Unprecedented & Unfinished: COVID-19 and Implications for National and Global Policy

Unprecedented & Unfinished: COVID-19 and Implications for National and Global Policy
International Science Council, May 2022 :: 110 pages
PDF: https://council.science/wp-content/uploads/2020/06/UnprecedentedAndUnfinished-OnlineVersion.pdf
This new report from the ISC outlines plausible scenarios for the COVID-19 pandemic to consider the options for achieving the most desirable end to the crisis, highlighting that decisions made over the coming months and years need to be informed not only by short-term priorities but also by long-term challenges, and will serve as an analytical tool for policy-makers to lead to a more optimistic outcome to the pandemic.

Executive Summary [Excerpt]
What are the key recommendations for how the global community prepares?
Mapping the clocks, the vectors of uncertainty and the resulting outcomes provides an overview of the complexity of the pandemic’s impact and the multiple chain reactions that it has unleashed.
Decisions and actions must be scrutinized in the context of cascading risks, complex feedback loops and multiple trade-offs.

Considering the multidimensional nature of the COVID-19 pandemic, Part 2 of the report outlines the most important lessons and policy implications that are widely applicable for either national or multilateral action. The aim is to suggest ways to shift the current trajectory towards a more optimistic outcome that is closer to the Collaboration Plus scenario.

Some of the key recommendations are shown in Table 1. These include the following:
Global and regional cooperation are essential as a core component of seeking remedies and ongoing protection. Current shortcomings in the multilateral system highlighted by the handling of the pandemic (and indeed of the Ukraine crisis) call for reform in the way this operates to handle major crises. This is especially the case given the need to navigate through COVID-19 while facing multiple risks related to climate change, geopolitical tensions, food security and other areas.

In order to address the widening inequalities that have resulted from the pandemic, governments
need to focus on ensuring that the benefits of any future economic recovery are widely shared. This means investing in several areas of overlapping impacts, including: inclusive governance; the acceleration of international mechanisms to ensure high-quality therapeutics for low-income countries; elimination of the digital divide in education; and mitigation of social isolation arising from the pandemic through mechanisms for engagement across society.

Governments must review and reframe the way they assess risk, integrating it more formally into policy development. Transdisciplinary thinking and a focus on resilience are required both before and during a crisis to increase preparedness for and resilience to a wide range of disasters, considering interconnected risks and consequences.

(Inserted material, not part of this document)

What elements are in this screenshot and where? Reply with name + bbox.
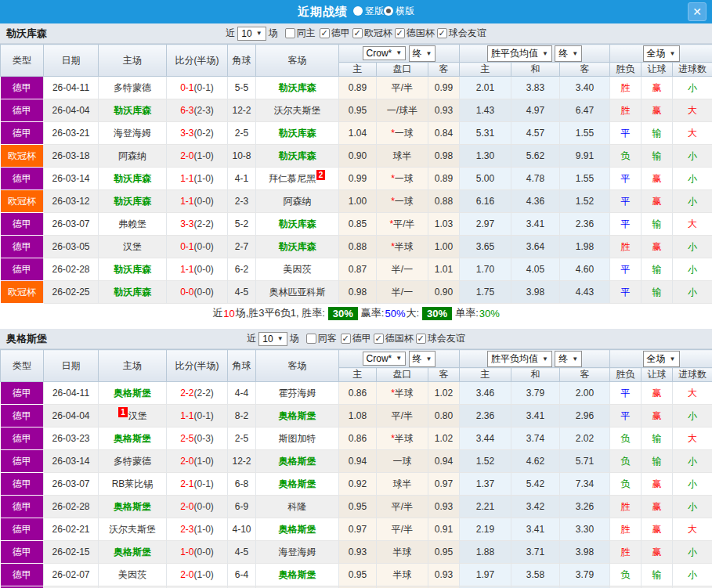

Governments must prioritize building and maintaining trust, help strengthen societal cohesion, and foster cooperation and resilience. Community engagement should be a central activity in preparedness plans for pandemics and other crises, with a diversity of views heard

There is a need to address the challenges of disinformation, and to strengthen pluralistic science advice systems to increase trust in science, thereby protecting societies from risks.

Equally, there is a need invest in R&D for the public good. As part of this, the UN should develop a more integrated approach to science so that challenges can be overcome by working towards common goals.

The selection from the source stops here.